We have systematically reviewed the literature surrounding RxCDSS. The distribution of success in these 41 studies – the majority successfully implemented, more than half reporting changes in provider process but only five were able to successfully impact patient-related outcomes, appears to validate our hierarchal definition of success. The primary finding of the review is the continued poor reporting of and, by implication, the poor attention to system design and implementation features [12]. The lack of rigorous attention to and reporting of intervention features severely hampers progress in this field. All CDSS are by definition, complex interventions meaning mutifactorial, multidisciplinary and usually multi-staged [20, 63].

If the ideal set of features was known, these could be highlighted and those more likely to be wasteful of time and resources could be dropped. For example, an activity with enormous cost in time and effort such as training and support of users, would rapidly change if high quality evidence suggested that only selected components and timing were the key to success.

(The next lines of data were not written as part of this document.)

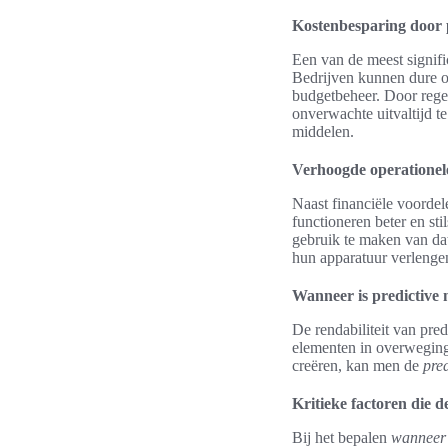
Kostenbesparing door 
Een van de meest signif
Bedrijven kunnen dure o
budgetbeheer. Door regelm
onverwachte uitvaltijd te
middelen.
Verhoogde operationele 
Naast financiële voordel
functioneren beter en s
gebruik te maken van dat
hun apparatuur verlengen
Wanneer is predictive
De rendabiliteit van pred
elementen in overweging
creëren, kan men de
pre
Kritieke factoren die d
Bij het bepalen
wanneer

The small number of trials and the lack of consistent reporting of features in the individual studies prevented statistical analysis of associations of features with outcomes. The descriptive examination of feature prevalence and their association with success versus failure returned no clear message.

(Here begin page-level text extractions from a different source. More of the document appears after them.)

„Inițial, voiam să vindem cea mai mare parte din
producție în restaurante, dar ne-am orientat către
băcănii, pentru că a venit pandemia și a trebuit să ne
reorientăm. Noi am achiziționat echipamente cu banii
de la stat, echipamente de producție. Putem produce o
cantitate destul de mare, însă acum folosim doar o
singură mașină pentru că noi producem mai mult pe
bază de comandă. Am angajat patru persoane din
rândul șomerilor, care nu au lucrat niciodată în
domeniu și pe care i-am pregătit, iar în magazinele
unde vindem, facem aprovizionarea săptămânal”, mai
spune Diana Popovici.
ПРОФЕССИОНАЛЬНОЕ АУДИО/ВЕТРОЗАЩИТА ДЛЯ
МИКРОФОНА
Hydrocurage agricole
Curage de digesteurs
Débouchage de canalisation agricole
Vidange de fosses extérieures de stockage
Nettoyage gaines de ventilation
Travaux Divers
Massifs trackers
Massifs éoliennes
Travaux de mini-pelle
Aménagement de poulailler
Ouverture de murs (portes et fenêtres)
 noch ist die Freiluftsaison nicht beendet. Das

The strengths of this review include a detailed search protocol tailored to four individual databases, the explicit use of a comprehensive features list, and a multi-level evaluation of system success. However, our study was limited, as mentioned, by the small sample size of included studies and the lack of systematic reporting of system features. Publication bias is always a possibility and is difficult to refute – in this case there may be an under-representation of negative studies. Many studies were excluded because the interventions dealt only with drug dosing suggestions. This group of studies should be systematically reviewed separately; it may well be that the simplicity of dosing decision support is an easier area to build success than complex processes of connecting diagnosis with therapy in light of contraindications, allergies and co-medications.

Despite the substantial interest and investment in developing electronic decision aids [6468], our review supports the results of others who have noted a lack of demonstrated impact on clinically important patient outcomes [1113]. Only 23 studies reported on patient outcomes; of these, 5 were successful. In the limited literature that evaluated such endpoints, patient outcomes were frequently secondary outcomes, with resultant lack of power to detect a difference between the intervention and control groups. This speaks to the lack of mature research programs in this field as well as the difficulties organizing and completing these difficult, complex intervention trials.

Conclusion

This systematic review suggests that electronic prescribing decision support systems can be implemented and have the potential to change clinician behaviours, but there is no consistent translation into improved patient outcomes. We have demonstrated that trials do not adequately report and may not give sufficient attention to features of their system design and implementation. We believe that the lack of attention to evidence-based optimization of RxCDSS interventions continues to hamper the development and implantation of these essential systems.